At the age of twenty-one, unmarried, she became pregnant and gave birth to a boy named Louis Félix. She must have known the father’s name, but he wanted neither her nor the child, so perhaps it was better left unsaid.
« Just say she let herself be charmed. »
You know, even in my time girls were told not to get too close to boys. But why? Mothers did not explain to their daughters that there was a point of no return, and that afterwards it could become difficult to say no. So you can imagine that in those days things were even more hidden.
Dishonor fell upon her and her family.
« Country people were not gentle, and I suppose the parish priest would have added his own comments — what a scandal! »
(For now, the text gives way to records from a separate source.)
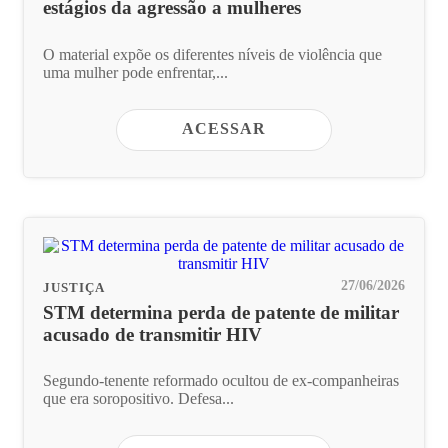
estágios da agressão a mulheres
O material expõe os diferentes níveis de violência que
uma mulher pode enfrentar,...
ACESSAR
27/06/2026
JUSTIÇA
STM determina perda de patente de militar
acusado de transmitir HIV
Segundo-tenente reformado ocultou de ex-companheiras
que era soropositivo. Defesa...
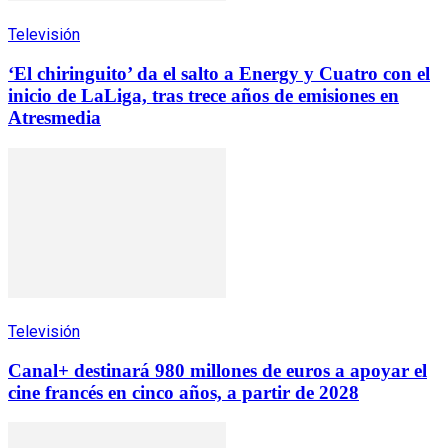
Televisión
‘El chiringuito’ da el salto a Energy y Cuatro con el
inicio de LaLiga, tras trece años de emisiones en
Atresmedia
Televisión
Canal+ destinará 980 millones de euros a apoyar el
cine francés en cinco años, a partir de 2028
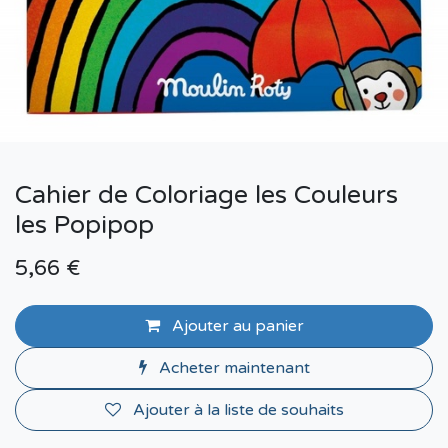
Cahier de Coloriage les Couleurs
les Popipop
5,66
€
Ajouter au panier
Acheter maintenant
Ajouter à la liste de souhaits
Tired of the suspicious looks from the villagers, she left for Calais where she found work as a flax spinner. Her little boy was raised by his grandparents but died at the age of two.
In Calais, Louise lived in the district near the sea, on the other side of the bridge. Saint-Pierre-lès-Calais kept expanding; people spoke only of lace, looms, and endless hours of work. Her own district was older; sunlight struggled to enter the houses and the streets were so narrow.
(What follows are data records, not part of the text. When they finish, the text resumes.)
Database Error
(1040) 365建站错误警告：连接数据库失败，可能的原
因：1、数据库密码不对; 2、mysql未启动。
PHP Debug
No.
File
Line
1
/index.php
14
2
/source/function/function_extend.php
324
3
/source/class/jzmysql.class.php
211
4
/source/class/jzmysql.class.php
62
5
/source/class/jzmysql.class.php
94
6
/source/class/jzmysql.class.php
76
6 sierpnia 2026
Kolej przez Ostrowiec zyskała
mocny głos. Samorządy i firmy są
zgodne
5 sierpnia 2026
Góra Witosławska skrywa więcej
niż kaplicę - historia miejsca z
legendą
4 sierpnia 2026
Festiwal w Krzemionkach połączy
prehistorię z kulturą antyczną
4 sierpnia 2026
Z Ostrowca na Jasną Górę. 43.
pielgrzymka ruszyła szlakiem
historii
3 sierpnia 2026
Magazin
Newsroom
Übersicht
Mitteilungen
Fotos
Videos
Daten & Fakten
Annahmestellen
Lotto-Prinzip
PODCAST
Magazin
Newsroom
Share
« You love your Calais — write an article about it! »
Eleven years later, still unmarried, she was charmed by a smooth talker who disappeared as soon as she gave in to his advances.
« Who says she consented? She may have been assaulted! »
She became pregnant again and gave birth to a boy she named Samuel Félix Louis BOURGEOIS, my great-grandfather, on September 21, 1852. She had taken refuge with her sister and brother-in-law, Noëlle and Jean-Baptiste BARBIER, in order to give birth.